Juliane Koepcke

Duitse auteur

Juliane Koepcke (Lima in Peru, 10 oktober 1954) is een Peruaans-Duitse bioloog (mammaloog) werkzaam bij de Zoologische Staatssammlung München.

Juliane Koepcke
Juliane Koepcke
Algemene informatie
Volledige naam Juliane Margaret Beate Koepcke
Geboren 10 oktober 1954
Lima, Peru
Nationaliteit Vlag van Peru Peru, Vlag van Duitsland Duitsland
Beroep Bioloog
Bekend van Vliegramp LANSA-vlucht 508
Portaal  Portaalicoon   Biologie
Luchtvaart

Als 17-jarig meisje overleefde zij in 1971 als enige het neerstorten van LANSA-vlucht 508. In 1998 werkte zij mee aan een documentaire over deze ramp, geregisseerd door Werner Herzog. In 2011 publiceerde ze een autobiografie “Toen ik uit de lucht viel”. Haar ouders stichtten in 1968 Panguana het eerste regenwoudnatuurreservaat in Peru. Sinds 2014 wordt het reservaat beheerd door een stichting, met Juliane als drijvende kracht en een van de bestuursleden.

Biografie bewerken

Juliane werd in 1954 in Lima geboren, haar ouders waren beide bioloog. Haar moeder, Maria Koepcke (geboren Maria von Mikulicz-Radecki) was een bekende ornitholoog en haar vader, Hans-Wilhelm Koepcke was ecoloog. Juliane bezocht pas in 1960 voor het eerst Duitsland. Tot 1968 zat ze in Lima op school (de Duits/Peruaanse Alexander-von-Humboldtschool) en woonde toen met haar ouders in het district Miraflores van de provincie Lima. Toen haar ouders in 1968 het particulier natuurreservaat Panguana stichtten in het Peruaanse Amazonegebied en daarheen verhuisden met het gezin, kreeg ze deels onderwijs in Lima en deels bij haar ouders in het oerwoud. Eerst miste ze haar schoolvriendinnen en de stadse genoegens in Lima, maar al snel leerde ze het leven in het regenwoud waarderen. Daarvoor ging het gezin al vaak op kampeervakanties in allerlei afgelegen streken in de Peruaanse Andes en het Amazonegebied.

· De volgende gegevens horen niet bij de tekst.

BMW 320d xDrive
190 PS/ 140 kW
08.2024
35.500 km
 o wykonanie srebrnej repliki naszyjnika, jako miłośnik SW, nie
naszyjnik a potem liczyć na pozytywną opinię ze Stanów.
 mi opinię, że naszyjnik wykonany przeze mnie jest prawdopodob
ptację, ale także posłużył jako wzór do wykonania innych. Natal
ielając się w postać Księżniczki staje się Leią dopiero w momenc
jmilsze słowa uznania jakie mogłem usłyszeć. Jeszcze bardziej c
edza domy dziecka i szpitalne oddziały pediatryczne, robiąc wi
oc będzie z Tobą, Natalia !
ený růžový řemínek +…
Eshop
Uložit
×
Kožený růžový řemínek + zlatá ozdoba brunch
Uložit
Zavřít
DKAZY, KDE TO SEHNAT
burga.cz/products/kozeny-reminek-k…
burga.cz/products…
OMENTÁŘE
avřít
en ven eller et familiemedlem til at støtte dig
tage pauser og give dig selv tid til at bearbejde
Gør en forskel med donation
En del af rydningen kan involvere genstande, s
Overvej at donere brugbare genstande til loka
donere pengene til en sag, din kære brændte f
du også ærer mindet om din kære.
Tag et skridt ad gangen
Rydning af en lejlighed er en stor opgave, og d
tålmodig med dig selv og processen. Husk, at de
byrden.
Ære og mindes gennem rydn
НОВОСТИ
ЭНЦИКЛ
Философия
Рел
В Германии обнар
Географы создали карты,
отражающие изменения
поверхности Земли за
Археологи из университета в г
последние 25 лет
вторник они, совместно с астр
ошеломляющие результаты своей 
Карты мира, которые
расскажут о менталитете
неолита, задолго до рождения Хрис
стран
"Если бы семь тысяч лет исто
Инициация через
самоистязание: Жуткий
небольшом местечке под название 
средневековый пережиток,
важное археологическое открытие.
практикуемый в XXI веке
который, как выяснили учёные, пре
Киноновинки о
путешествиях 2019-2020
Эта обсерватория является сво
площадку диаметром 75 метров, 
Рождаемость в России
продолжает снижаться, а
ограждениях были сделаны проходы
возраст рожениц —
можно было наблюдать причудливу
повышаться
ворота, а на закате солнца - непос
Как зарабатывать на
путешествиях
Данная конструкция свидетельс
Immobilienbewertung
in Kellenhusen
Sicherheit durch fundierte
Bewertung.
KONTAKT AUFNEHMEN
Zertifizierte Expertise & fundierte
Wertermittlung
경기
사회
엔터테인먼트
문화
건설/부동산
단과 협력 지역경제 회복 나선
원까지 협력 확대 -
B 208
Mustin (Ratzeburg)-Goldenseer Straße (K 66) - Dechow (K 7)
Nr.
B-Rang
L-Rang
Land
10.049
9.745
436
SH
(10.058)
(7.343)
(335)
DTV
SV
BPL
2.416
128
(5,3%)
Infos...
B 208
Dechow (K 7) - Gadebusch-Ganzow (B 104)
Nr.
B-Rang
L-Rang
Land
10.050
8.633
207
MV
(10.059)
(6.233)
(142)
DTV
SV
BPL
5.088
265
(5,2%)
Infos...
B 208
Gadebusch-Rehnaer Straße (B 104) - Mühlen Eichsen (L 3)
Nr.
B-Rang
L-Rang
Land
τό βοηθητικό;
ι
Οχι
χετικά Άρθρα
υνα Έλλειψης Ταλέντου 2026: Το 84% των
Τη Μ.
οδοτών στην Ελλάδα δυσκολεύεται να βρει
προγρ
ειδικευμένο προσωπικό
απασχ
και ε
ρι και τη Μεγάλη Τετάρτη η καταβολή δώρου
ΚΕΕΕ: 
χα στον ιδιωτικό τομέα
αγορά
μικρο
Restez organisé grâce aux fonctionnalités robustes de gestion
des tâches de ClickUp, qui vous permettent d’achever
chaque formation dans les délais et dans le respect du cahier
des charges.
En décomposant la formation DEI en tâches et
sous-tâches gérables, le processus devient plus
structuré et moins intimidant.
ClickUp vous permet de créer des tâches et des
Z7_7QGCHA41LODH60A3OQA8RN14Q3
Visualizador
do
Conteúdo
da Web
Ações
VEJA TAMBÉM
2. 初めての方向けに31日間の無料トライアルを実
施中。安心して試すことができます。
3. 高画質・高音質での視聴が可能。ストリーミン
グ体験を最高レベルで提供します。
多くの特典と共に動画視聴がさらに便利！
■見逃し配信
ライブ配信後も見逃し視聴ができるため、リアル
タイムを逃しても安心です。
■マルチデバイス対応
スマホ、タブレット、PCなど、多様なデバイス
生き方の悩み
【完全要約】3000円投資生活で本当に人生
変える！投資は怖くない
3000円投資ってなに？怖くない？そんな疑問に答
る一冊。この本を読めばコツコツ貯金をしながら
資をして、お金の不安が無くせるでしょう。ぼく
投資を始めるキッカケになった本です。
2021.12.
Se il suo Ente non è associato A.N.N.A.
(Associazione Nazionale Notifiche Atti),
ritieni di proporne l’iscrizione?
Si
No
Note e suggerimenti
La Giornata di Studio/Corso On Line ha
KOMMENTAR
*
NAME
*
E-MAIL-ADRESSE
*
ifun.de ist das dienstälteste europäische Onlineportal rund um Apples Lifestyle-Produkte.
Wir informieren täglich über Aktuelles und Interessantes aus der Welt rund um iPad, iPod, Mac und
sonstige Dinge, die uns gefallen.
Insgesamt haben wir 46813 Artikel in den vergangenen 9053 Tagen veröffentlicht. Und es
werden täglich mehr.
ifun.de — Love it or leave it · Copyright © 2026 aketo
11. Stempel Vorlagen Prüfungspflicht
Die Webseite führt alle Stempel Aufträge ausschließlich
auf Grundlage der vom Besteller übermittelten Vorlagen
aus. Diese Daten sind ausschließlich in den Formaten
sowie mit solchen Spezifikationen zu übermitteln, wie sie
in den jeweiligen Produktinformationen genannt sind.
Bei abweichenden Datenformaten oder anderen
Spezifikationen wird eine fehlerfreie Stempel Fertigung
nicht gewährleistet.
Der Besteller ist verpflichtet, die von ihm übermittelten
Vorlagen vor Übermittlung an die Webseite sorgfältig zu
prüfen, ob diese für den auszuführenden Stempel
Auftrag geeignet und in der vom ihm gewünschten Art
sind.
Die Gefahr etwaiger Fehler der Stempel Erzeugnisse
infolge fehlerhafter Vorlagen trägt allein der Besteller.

In 1971 reisde ze met haar moeder van Lima richting Pucallpa met LANSA-vlucht 508. Het vliegtuig stortte neer in het regenwoud en de wrakstukken en slachtoffers bleven dagenlang onvindbaar ondanks uitgebreide zoekacties. Juliane was de enige overlevende en trok tien dagen lang langs een beek en rivier naar bewoond gebied en werd op 3 januari 1972 gered. Haar vader stuurde haar na de ramp naar Duitsland, waar ze in Kiel onderdak vond bij een tante. In september 1972 begon ze aan haar Abitur (opleiding voor eindexamen Gymnasium, vereist voor universitaire studie). In 1974 verliet haar vader Panguana en accepteerde een docentschap aan de Universiteit van Hamburg. Juliane begon toen aan haar biologiestudie. In 1975 en daarna nog een paar keer bezocht Peru en het onderzoekstation om tropische dagvlinders te bestuderen die leven van aas en uitwerpselen en koos dat als onderwerp waarmee ze in 1983 haar doctoraal examen afrondde.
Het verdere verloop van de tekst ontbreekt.